Kaito had told them all about the stars. Over games, in the middle of training, and even the few times Kaito had managed to drag Shuichi out of his room for breakfast. Even with all of his enthusiasm, they had never really stopped to lay down and look. Kaito had, certainly, but Shuichi and Maki had always been too focused on other things to take any breaks. He hadn't retained much of Kaito's infodumps, but the way Kaito spoke about it was imprinted in his memory despite that.
Shuichi breathed deeply as Maki glanced at him, hands under her head.
"No, I haven't." She moved to observe the stars. "I wasn't allowed." She spoke in an almost resigned way.
He frowned involuntarily, glad she was no longer facing him to see it. "I'm sorry."
Her eyes moved back to his face. "Don't be. Have you stargazed?"
Shuichi smiled, replying sofly. "Only with Kaito."
She didn't say anything in reply, but Shuichi thought he might have seen her smile for a second, too.
They laid there together, observing the stars. The chilled wind of the night ruffled their hair and flushed their cheeks, but it was consistent, gentle even, in the way that shoreline waves flow. The evening was a far cry from the pure positivity Kaede and Kaito threw into every moment, but it was safe here with Maki. He could breathe.
"Why are you so different in the trials?" Maki asked casually.
He shot up from the grass. "Wh-what? I-"
She sat up too, trying to explain, to soothe. "You're a lot calmer in them. Stronger."
Shuichi tried not to freak out. Could his brain seriously not handle being calm for 10 minutes? Chill out. What was he meant to say? How could he explain something like that? Did he even know why he was different? Maki waited for him to gather his thoughts, which felt like an eternity. He tried to telepathically apologise to her.
"I-," His eyes flicked to Maki's, then back to the floor.
Shuichi diverted to rambling. "I guess investigating is the only thing I feel prepared for, especially here. It might actually be the only thing I can do. I've been working with my uncle for a long time and it feels like... if I stop I–I'll fall apart. Or maybe it doesn't, I don't know." – He sucked in a breath – "By the end of the trials I rem–remember how dangerous the truth is, but by then I can't back out. Kaede–" Shuichi's breath caught, "Kaede... taught me that." He huffed a bitter laugh, fidgeting with another patch of grass. "Stupid, right?"
She just shook her head. "No."
Shuichi stared blankly.
Maki sighed, and twisted one of her twin-tails. "I'm scared too."
Shuichi didn't know what to say. With her endless rationality and stoic demeanor, he hadn't realised she might be afraid of everything going on. An oversight, on his part, really. They had been kidnapped and told to kill each other, for fuck's sake, not to mention this whole situation probably reopened a lot of fresh wounds for Maki. It made sense.
Maki made sense.
Shuichi tried harder than most people to understand the world around him, out of some deep, anxious compulsion. He rarely succeeded. But with Maki, the world was a little simpler. When Shuichi slipped and fell, she was there to set him upright, and when Kaito rushed in too fast, she was there to slow him down. Shuichi would catch her too, when the time came. They looked out for each other. Whether or not their fears were the same didn't matter as much as he thought it might. She understood and that was all he really needed.

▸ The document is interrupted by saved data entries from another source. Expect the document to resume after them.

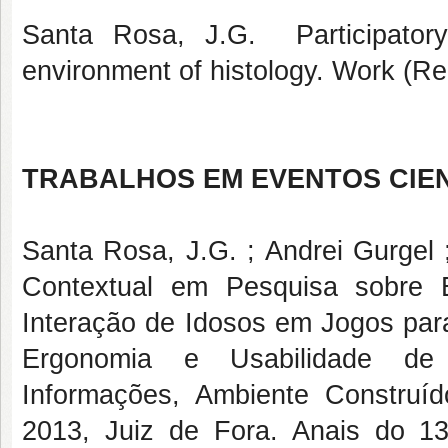
Santa Rosa, J.G. Participatory 
environment of histology. Work (Re
TRABALHOS EM EVENTOS CIEN
Santa Rosa, J.G. ; Andrei Gurgel 
Contextual em Pesquisa sobre E
Interação de Idosos em Jogos para
Ergonomia e Usabilidade de I
Informações, Ambiente Construí
2013, Juiz de Fora. Anais do 1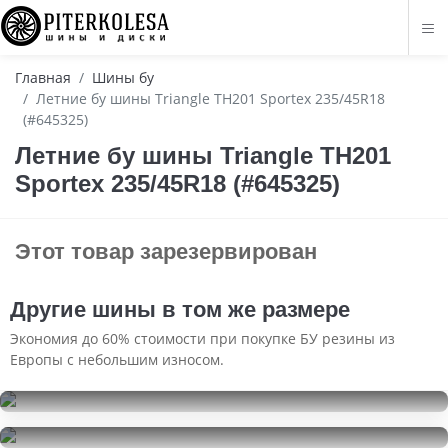
Главная
Шины бу
Летние бу шины Triangle TH201 Sportex 235/45R18
(#645325)
Летние бу шины Triangle TH201
Sportex 235/45R18 (#645325)
Этот товар зарезервирован
Другие шины в том же размере
Экономия до 60% стоимости при покупке БУ резины из
Европы с небольшим износом.
Kumho Ecsta PS71
235/45R18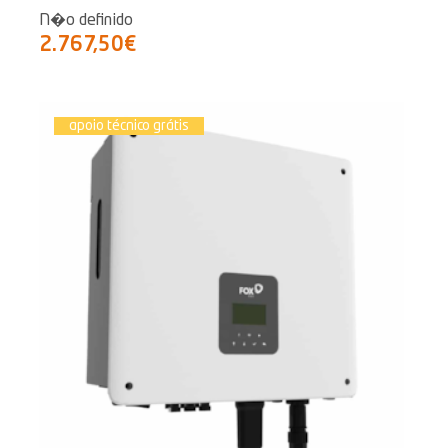
N�o definido
2.767,50€
apoio técnico grátis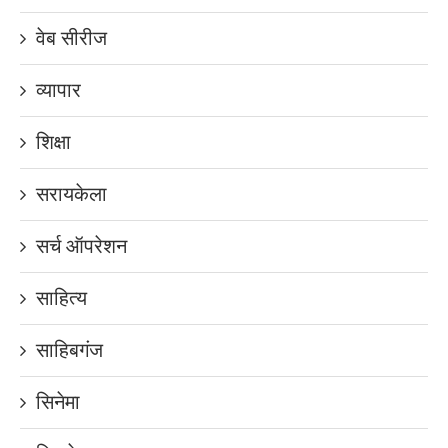
वेब सीरीज
व्यापार
शिक्षा
सरायकेला
सर्च ऑपरेशन
साहित्य
साहिबगंज
सिनेमा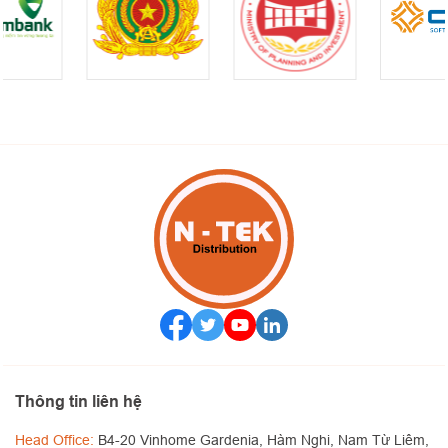
Thông tin liên hệ
Head Office:
B4-20 Vinhome Gardenia, Hàm Nghi, Nam Từ Liêm,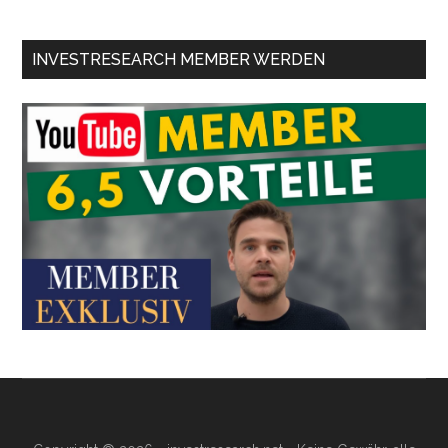
INVESTRESEARCH MEMBER WERDEN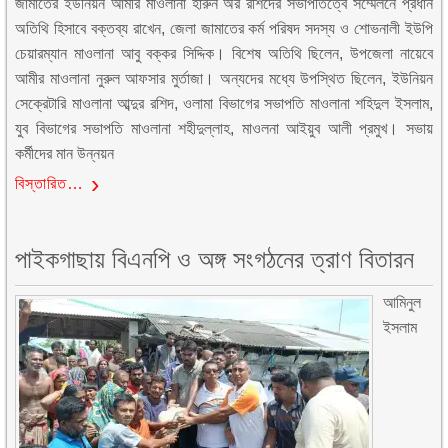
জামাতের ইউনিয়ন আমীর মাওলানা হারুন অর রশিদের সভাপতিত্বে সম্মেলনে প্রধান
অতিথি হিসাবে বক্তব্য রাখেন, জেলা জামাতের কর্ম পরিষদ সদস্য ও শোভনালী ইউপি
চেয়ারম্যান মাওলানা আবু বক্কর সিদ্দিক। বিশেষ অতিথি ছিলেন, উপজেলা নায়েবে
আমীর মাওলানা নুরুল আফসার মুর্তাজা। অন্যদের মধ্যে উপস্থিত ছিলেন, ইউনিয়ন
সেক্রেটারি মাওলানা আব্দুর রশিদ, ওলামা বিভাগের সভাপতি মাওলানা শহিদুল ইসলাম,
যুব বিভাগের সভাপতি মাওলানা শহীদুল্লাহ, মাওলনা আইয়ুব আলী প্রমুখ। সভায়
কর্মীদের মান উন্নয়ন
বিস্তারিত…
পাইকগাছায় বিএনপি ও অঙ্গ সংগঠনের ত্রাণ বিতারন
আমিনুল
ইসলাম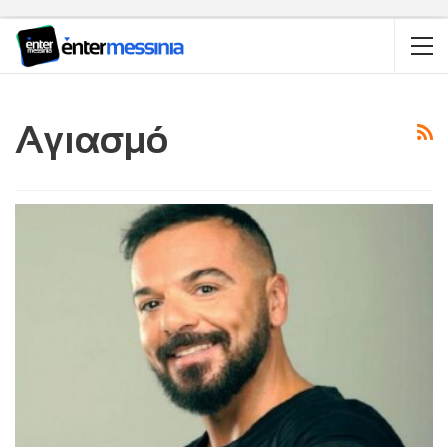
Αγιασμό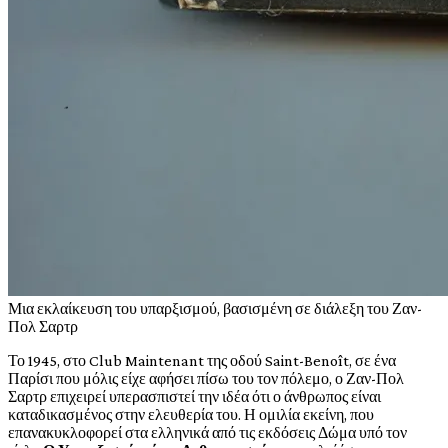
Μ
ια εκλαίκευση του υπαρξισμού, βασισμένη σε διάλεξη του Ζαν-
Πολ Σαρτρ
Το 1945, στο Club Maintenant της οδού Saint-Benoît, σε ένα
Παρίσι που μόλις είχε αφήσει πίσω του τον πόλεμο, ο Ζαν-Πολ
Σαρτρ επιχειρεί υπερασπιστεί την ιδέα ότι ο άνθρωπος είναι
καταδικασμένος στην ελευθερία του. Η ομιλία εκείνη, που
επανακυκλοφορεί στα ελληνικά από τις εκδόσεις Δώμα υπό τον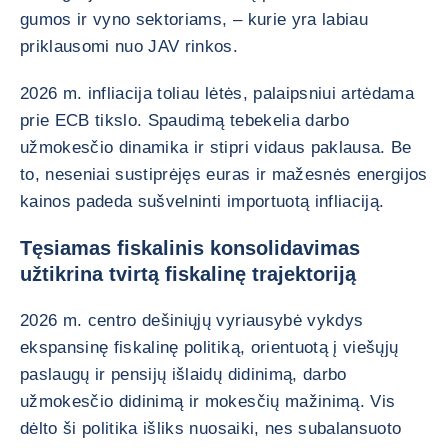
gumos ir vyno sektoriams, – kurie yra labiau
priklausomi nuo JAV rinkos.
2026 m. infliacija toliau lėtės, palaipsniui artėdama
prie ECB tikslo. Spaudimą tebekelia darbo
užmokesčio dinamika ir stipri vidaus paklausa. Be
to, neseniai sustiprėjęs euras ir mažesnės energijos
kainos padeda sušvelninti importuotą infliaciją.
Tęsiamas fiskalinis konsolidavimas
užtikrina tvirtą fiskalinę trajektoriją
2026 m. centro dešiniųjų vyriausybė vykdys
ekspansinę fiskalinę politiką, orientuotą į viešųjų
paslaugų ir pensijų išlaidų didinimą, darbo
užmokesčio didinimą ir mokesčių mažinimą. Vis
dėlto ši politika išliks nuosaiki, nes subalansuoto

"We're both a little fucked up, huh?" Maki whispered, a hint of a smile in her voice as she flopped back into the grass. Shuichi flashed her a grin, and she pulled him down with her in an unexpected display of mischief. Shuichi was startled for a millisecond, before they both broke into peals of laughter.
For the first time in a long time, he made easy eye contact.
"Yeah. I think... I think we'll be okay, though."
---
Hours later, they woke with entwined pinkies, faces bathed in the day's first rays of sunlight.